Remember that in an emergency, performing first aid treatment is preferable to doing nothing. In fact, swift action might save someone’s life.

Frequently Asked Questions 

  • What are the first aid ABCs?

ABC is an abbreviation for airway, breathing, and circulation in first aid. When someone is unconscious or unresponsive, examine and clear their airway, as well as administer rescue breathing and chest compressions. ABC can also stand for “awake, breathing, and continued care."

  • What are the most frequent first-aid procedures?

CPR, the Heimlich manoeuvre, and diagnosing and treating minor injuries are among the first aid treatments included in basic training. Wounds, burns, sprains, and shattered bones are examples of such injuries.

  • What are the three Ps of first aid?

The three Ps of first aid are as follows:

  • Preserve life
  • Prevent deterioration
  • Promote recovery
  • Is it necessary to apply a tourniquet to halt the bleeding?

A tourniquet, which is a band or device that is wrapped around the arm to restrict blood flow, should preferably be applied by a qualified expert. If direct pressure isn’t working, anybody may apply a tourniquet to save an injured person’s life. In an emergency, a belt or a ripped piece of cloth can be used as a tourniquet.

Sources

  1. https://www.verywellhealth.com/basic-first-aid-procedures-1298578 
  2. American Red Cross. What is aed?
  3. American Heart Association.

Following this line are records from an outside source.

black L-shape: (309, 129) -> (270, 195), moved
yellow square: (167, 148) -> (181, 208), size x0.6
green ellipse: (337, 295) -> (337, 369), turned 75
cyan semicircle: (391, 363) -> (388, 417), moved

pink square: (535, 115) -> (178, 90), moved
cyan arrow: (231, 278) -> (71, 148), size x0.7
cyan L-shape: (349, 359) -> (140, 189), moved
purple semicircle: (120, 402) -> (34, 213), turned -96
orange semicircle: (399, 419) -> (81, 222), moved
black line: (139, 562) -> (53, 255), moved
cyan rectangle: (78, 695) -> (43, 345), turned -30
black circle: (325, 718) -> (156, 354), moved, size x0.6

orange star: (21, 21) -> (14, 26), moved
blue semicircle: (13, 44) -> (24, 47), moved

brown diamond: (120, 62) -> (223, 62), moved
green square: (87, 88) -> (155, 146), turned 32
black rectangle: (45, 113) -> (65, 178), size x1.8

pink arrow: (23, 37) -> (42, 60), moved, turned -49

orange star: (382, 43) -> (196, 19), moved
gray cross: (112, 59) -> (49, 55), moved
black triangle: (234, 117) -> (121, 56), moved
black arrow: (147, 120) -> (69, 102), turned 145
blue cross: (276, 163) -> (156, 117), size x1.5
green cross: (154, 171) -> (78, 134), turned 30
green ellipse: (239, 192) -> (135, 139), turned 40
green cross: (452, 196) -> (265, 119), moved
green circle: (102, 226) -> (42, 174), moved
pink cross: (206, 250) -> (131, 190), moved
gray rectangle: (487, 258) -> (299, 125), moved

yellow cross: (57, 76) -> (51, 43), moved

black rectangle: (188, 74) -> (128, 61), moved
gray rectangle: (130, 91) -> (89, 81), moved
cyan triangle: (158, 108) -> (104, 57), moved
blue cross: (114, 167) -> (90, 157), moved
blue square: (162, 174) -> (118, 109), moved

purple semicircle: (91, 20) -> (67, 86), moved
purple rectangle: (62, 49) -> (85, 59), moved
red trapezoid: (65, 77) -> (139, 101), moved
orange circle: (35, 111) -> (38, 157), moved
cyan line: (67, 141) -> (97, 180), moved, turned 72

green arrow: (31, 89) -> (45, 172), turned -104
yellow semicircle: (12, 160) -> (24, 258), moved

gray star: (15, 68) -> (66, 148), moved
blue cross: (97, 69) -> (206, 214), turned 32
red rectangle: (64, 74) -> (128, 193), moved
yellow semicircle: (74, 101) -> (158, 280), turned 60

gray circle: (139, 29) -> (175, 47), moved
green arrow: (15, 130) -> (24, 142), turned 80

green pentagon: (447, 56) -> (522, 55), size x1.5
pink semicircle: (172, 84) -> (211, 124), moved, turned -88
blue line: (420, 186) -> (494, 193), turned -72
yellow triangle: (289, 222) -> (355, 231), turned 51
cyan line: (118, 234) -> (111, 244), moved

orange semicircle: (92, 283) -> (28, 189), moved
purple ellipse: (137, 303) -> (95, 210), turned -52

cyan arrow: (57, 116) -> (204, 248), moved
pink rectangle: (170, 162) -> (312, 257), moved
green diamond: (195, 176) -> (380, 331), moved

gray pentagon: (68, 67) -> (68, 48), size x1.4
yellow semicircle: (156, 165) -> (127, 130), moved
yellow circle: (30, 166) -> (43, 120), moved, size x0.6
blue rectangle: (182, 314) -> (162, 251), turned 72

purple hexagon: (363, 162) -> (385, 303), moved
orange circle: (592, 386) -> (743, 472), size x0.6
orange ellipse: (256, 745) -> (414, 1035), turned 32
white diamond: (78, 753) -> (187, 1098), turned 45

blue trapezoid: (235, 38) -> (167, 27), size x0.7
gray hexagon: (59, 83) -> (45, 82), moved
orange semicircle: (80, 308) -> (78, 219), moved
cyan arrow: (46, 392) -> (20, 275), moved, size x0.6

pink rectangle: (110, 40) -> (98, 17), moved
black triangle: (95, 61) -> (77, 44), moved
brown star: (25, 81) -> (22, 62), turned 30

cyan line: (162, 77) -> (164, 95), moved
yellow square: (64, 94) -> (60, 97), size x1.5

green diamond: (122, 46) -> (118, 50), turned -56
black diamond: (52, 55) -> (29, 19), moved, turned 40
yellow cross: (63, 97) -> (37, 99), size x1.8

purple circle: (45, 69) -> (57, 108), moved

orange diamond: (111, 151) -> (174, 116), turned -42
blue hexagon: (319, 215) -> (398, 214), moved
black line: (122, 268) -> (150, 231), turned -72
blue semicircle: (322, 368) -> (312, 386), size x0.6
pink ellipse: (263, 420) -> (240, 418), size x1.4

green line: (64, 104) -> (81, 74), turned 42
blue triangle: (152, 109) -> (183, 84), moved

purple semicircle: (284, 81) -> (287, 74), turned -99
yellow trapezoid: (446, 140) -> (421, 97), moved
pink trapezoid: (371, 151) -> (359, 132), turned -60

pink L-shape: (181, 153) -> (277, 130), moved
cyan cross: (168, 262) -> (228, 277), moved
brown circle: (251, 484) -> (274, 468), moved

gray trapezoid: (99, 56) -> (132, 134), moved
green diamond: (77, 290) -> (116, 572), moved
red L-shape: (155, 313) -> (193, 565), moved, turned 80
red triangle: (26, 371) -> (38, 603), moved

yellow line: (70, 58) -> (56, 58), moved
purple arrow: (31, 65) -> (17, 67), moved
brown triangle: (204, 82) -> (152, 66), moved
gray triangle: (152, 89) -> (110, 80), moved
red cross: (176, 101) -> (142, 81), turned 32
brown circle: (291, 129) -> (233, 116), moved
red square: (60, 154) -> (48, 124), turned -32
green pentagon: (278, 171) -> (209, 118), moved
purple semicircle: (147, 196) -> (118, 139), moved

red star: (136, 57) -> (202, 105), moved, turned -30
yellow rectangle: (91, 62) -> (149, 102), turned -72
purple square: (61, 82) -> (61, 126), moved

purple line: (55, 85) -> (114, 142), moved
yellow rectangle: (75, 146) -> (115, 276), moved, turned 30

Saving lives: why cpr aed training matter.
  4. Charlton NP, Pellegrino JL, Kule A, et al. 2019 american heart association and american red cross focused update for first aid: presyncope: an update to the american heart association and american red cross guidelines for first aid. Circulation. 2019;140(24):e931-e938. doi:10.1161/CIR.0000000000000730
  5. AlSabah S, Al Haddad E, AlSaleh F. Stop the bleed campaign: a qualitative study from our experience from the middle east. Ann Med Surg (Lond). 2018;36:67-70. doi:10.1016/j.amsu.2018.10.013
  6. Nemours KidsHealth. First aid: cuts.
  7. MedlinePlus. Bleeding.
  8. Johns Hopkins Medicine. Choking and the heimlich maneuver.
  9. National CPR Foundation. Choking, hypothermia & dehydration.
  10. American Burn Association. Initial first aid treatment for minor burns.
  11. MedlinePlus. Burns.
  12. Hyland EJ, Connolly SM, Fox JA, Harvey JG. Minor burn management: Potions and lotions. Aust Prescr. 2015;38(4):124-127. doi:10.18773/austprescr.2015.041
  13. MedlinePlus. Minor burn-aftercare.
  14. Cleveland Clinic. Blisters: caues, treatments — and why you should never pop them.
  15. Michigan Medicine. Blister care.
  16. Nemours KidsHealth. First aid: broken bones.
  17. Nemours TeensHealth. First aid: broken bones.
  18. Wheatley BM, Nappo KE, Christensen DL, Holman AM, Brooks DI, Potter BK. Effect of nsaids on bone healing rates: a meta-analysis. J Am Acad Orthop Surg. 2019;27(7):e330-e336. doi:10.5435/JAAOS-D-17-00727
  19. Cleveland Clinic. Sprains of the ankle, knee, and wrist.
  20. Nemours KidsHealth. First aid: strains and sprains.
  21. Cleveland Clinic. Nosebleed (epistaxis).
  22. Nemours TeensHealth. Nosebleeds.
  23. Beck R, Sorge M, Schneider A, Dietz A. Current approaches to epistaxis treatment in primary and secondary care. Dtsch Arztebl Int. 2018;115(1-02):12-22. doi:10.3238/arztebl.2018.0012
  24. Nemours KidsHealth. First aid: frostbite.
  25. American College of Allergy, Asthma, & Immunology. Insect sting allergies.
  26. American Red Cross. First aid steps.
  27. American Red Cross. Sof tourniquet.